As a follow-up to a story I posted on earlier, the FDA has said it will not stop the sale of a cheaper version of a drug used to prevent premature births in women.  The drug, called Makena is a progesterone synthetic, which has been made cheaply for years, mixed in compounding pharmacies that are not federally approved.  The FDA said previously that it would enforce regulations against any compound pharmacies mixing the drug, upholding a federal order to allow one company, KV pharmaceutical, to be the sole producers of Makena.

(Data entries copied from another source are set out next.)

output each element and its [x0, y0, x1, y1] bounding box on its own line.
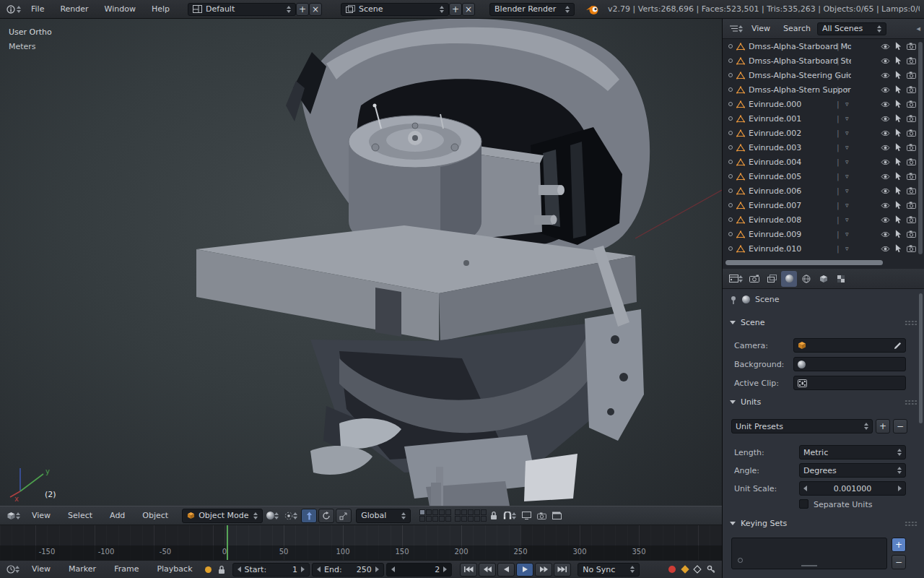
screen-layout-selector[interactable]: Default: [188, 3, 296, 16]
renderability-camera-icon[interactable]: [907, 43, 916, 50]
manipulator-translate-button[interactable]: [301, 509, 317, 523]
outliner-row[interactable]: Evinrude.003 | ▿: [723, 140, 924, 155]
properties-scrollbar[interactable]: [919, 293, 923, 423]
tab-world[interactable]: [798, 271, 814, 287]
renderability-camera-icon[interactable]: [907, 72, 916, 79]
object-name[interactable]: Dmss-Alpha-Steering Guide: [749, 71, 851, 80]
object-name[interactable]: Evinrude.005: [749, 172, 801, 181]
tab-texture[interactable]: [833, 271, 849, 287]
decrement-arrow-icon[interactable]: [391, 566, 395, 572]
remove-preset-button[interactable]: −: [893, 419, 907, 434]
mesh-data-icon[interactable]: ▿: [845, 187, 849, 194]
keyingset-lock-button[interactable]: [216, 562, 227, 577]
selectability-cursor-icon[interactable]: [895, 244, 902, 253]
tab-object[interactable]: [816, 271, 832, 287]
decrement-arrow-icon[interactable]: [317, 566, 321, 572]
menu-file[interactable]: File: [23, 0, 52, 19]
layer-cell[interactable]: [461, 516, 467, 522]
timeline-editor[interactable]: -150-100-50050100150200250300350: [0, 525, 722, 560]
mesh-data-icon[interactable]: ▿: [845, 144, 849, 151]
outliner-row[interactable]: Evinrude.005 | ▿: [723, 169, 924, 184]
layers-widget[interactable]: [419, 509, 487, 522]
mesh-data-icon[interactable]: ▿: [845, 43, 849, 50]
increment-arrow-icon[interactable]: [375, 566, 379, 572]
play-button[interactable]: [516, 563, 533, 577]
mesh-data-icon[interactable]: ▿: [845, 86, 849, 93]
menu-window[interactable]: Window: [97, 0, 144, 19]
outliner-row[interactable]: Evinrude.009 | ▿: [723, 227, 924, 241]
keying-sets-list[interactable]: [731, 538, 887, 569]
timeline-editor-type-button[interactable]: [4, 562, 22, 577]
visibility-eye-icon[interactable]: [881, 246, 890, 252]
selectability-cursor-icon[interactable]: [895, 230, 902, 238]
disclosure-icon[interactable]: [728, 44, 733, 48]
renderability-camera-icon[interactable]: [907, 57, 916, 64]
object-name[interactable]: Dmss-Alpha-Stern Support: [749, 85, 851, 95]
selectability-cursor-icon[interactable]: [895, 100, 902, 108]
camera-field[interactable]: [793, 338, 906, 353]
outliner-horizontal-scrollbar[interactable]: [725, 260, 883, 265]
visibility-eye-icon[interactable]: [881, 159, 890, 165]
tab-scene[interactable]: [781, 271, 797, 287]
selectability-cursor-icon[interactable]: [895, 114, 902, 123]
outliner-row[interactable]: Evinrude.007 | ▿: [723, 198, 924, 212]
menu-help[interactable]: Help: [144, 0, 178, 19]
manipulator-rotate-button[interactable]: [318, 509, 334, 523]
disclosure-icon[interactable]: [728, 232, 733, 236]
object-name[interactable]: Evinrude.008: [749, 215, 801, 225]
renderability-camera-icon[interactable]: [907, 158, 916, 165]
add-layout-button[interactable]: +: [296, 3, 309, 16]
play-reverse-button[interactable]: [497, 563, 515, 577]
outliner-filter-dropdown[interactable]: All Scenes: [817, 22, 886, 35]
layer-cell[interactable]: [432, 509, 438, 515]
tab-render-layers[interactable]: [764, 271, 780, 287]
increment-arrow-icon[interactable]: [443, 566, 447, 572]
delete-keyframe-button[interactable]: [692, 562, 702, 577]
layer-cell[interactable]: [455, 509, 461, 515]
snap-toggle-button[interactable]: [501, 509, 518, 523]
frame-start-field[interactable]: Start: 1: [232, 563, 310, 577]
decrement-arrow-icon[interactable]: [803, 486, 807, 491]
layer-cell[interactable]: [419, 516, 425, 522]
renderability-camera-icon[interactable]: [907, 100, 916, 108]
layer-cell[interactable]: [439, 509, 445, 515]
section-keying-sets[interactable]: Keying Sets: [730, 519, 918, 528]
visibility-eye-icon[interactable]: [881, 188, 890, 194]
disclosure-icon[interactable]: [728, 73, 733, 77]
disclosure-icon[interactable]: [728, 246, 733, 251]
object-name[interactable]: Evinrude.006: [749, 186, 801, 196]
current-frame-playhead[interactable]: [227, 525, 228, 560]
outliner-row[interactable]: Evinrude.008 | ▿: [723, 212, 924, 227]
view3d-menu-object[interactable]: Object: [134, 506, 176, 525]
add-preset-button[interactable]: +: [876, 419, 890, 434]
scene-selector[interactable]: Scene: [341, 3, 449, 16]
layer-cell[interactable]: [419, 509, 425, 515]
mesh-data-icon[interactable]: ▿: [845, 158, 849, 165]
disclosure-icon[interactable]: [728, 59, 733, 63]
object-name[interactable]: Evinrude.000: [749, 100, 801, 109]
mesh-data-icon[interactable]: ▿: [845, 129, 849, 137]
renderability-camera-icon[interactable]: [907, 86, 916, 93]
mode-selector[interactable]: Object Mode: [182, 509, 263, 523]
visibility-eye-icon[interactable]: [881, 87, 890, 93]
insert-keyframe-button[interactable]: [680, 562, 690, 577]
outliner-row[interactable]: Evinrude.002 | ▿: [723, 126, 924, 140]
timeline-menu-view[interactable]: View: [24, 560, 58, 578]
renderability-camera-icon[interactable]: [907, 216, 916, 223]
increment-arrow-icon[interactable]: [898, 486, 902, 491]
object-name[interactable]: Evinrude.010: [749, 244, 801, 254]
active-clip-field[interactable]: [793, 376, 906, 390]
disclosure-icon[interactable]: [728, 217, 733, 222]
render-opengl-image-button[interactable]: [535, 509, 549, 523]
tab-render[interactable]: [746, 271, 762, 287]
render-border-button[interactable]: [520, 509, 533, 523]
selectability-cursor-icon[interactable]: [895, 201, 902, 210]
outliner-vertical-scrollbar[interactable]: [918, 42, 923, 254]
next-keyframe-button[interactable]: [535, 563, 552, 577]
pin-icon[interactable]: [730, 296, 737, 304]
visibility-eye-icon[interactable]: [881, 101, 890, 108]
mesh-data-icon[interactable]: ▿: [845, 202, 849, 209]
panel-grip[interactable]: [905, 400, 918, 405]
sync-mode-selector[interactable]: No Sync: [578, 563, 640, 577]
pivot-point-selector[interactable]: [282, 509, 300, 523]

This news comes as a relief for both women and doctors, as previous reports disclosed that the price would jump from $10-$20 to $1,500 for the once-a-week shot.  The FDA released a statement today saying, “In order to support access to this important drug, at this time and under this unique situation, FDA does not intend to take enforcement action against pharmacies” that compound the drug, also known as 17P.

What makes this story unique is that when pharmaceutical companies usually develop a new drug, some pharmacies may try to make a version of the licensed drug after it comes on the market. But in this instance, pharmacies were making it before KV Pharmaceutical.  It was only the government mandate allowing KV sole manufacturing rights that changed things.  What’s more, the FDA’s regulation of special pharmacies is “a gray area” based on agency policies, not laws, noted Alvin J. Lorman, a respected Washington, D.C.-based food and drug lawyer.

Well bravo to the FDA for holding out on enforcing a bad policy.  And shame on the feds for scratching the back of a solitary pharmaceutical company at the expense of at-risk pregnant women.  Thank goodness there was enough of a public outcry to prompt good decision making by the FDA.  Sometimes our voices can be heard, and this is definitely one of those cases.  Good job, people!